**PROBLEM TO WORK ON:**
Look through the material that follows and show every line with the string "enthält".

**AVAILABLE DATA:**
BEGIN

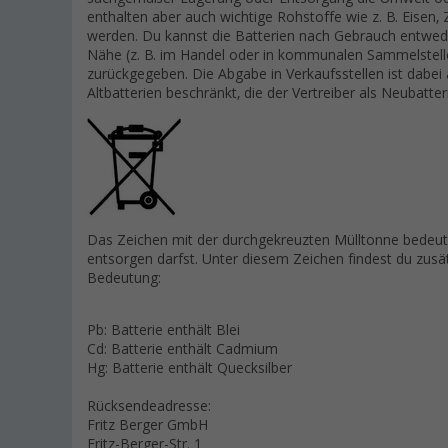
enthalten aber auch wichtige Rohstoffe wie z. B. Eisen
werden. Du kannst die Batterien nach Gebrauch entwed
Nähe (z. B. im Handel oder in kommunalen Sammelstelle
zurückgegeben. Die Abgabe in Verkaufsstellen ist dabei
Altbatterien beschränkt, die der Vertreiber als Neubatte
Das Zeichen mit der durchgekreuzten Mülltonne bedeute
entsorgen darfst. Unter diesem Zeichen findest du zus
Bedeutung:
Pb: Batterie enthält Blei
Cd: Batterie enthält Cadmium
Hg: Batterie enthält Quecksilber
Rücksendeadresse:
Fritz Berger GmbH
Fritz-Berger-Str. 1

END

**ANSWER TO THIS PROBLEM:**
Pb: Batterie enthält Blei
Cd: Batterie enthält Cadmium
Hg: Batterie enthält Quecksilber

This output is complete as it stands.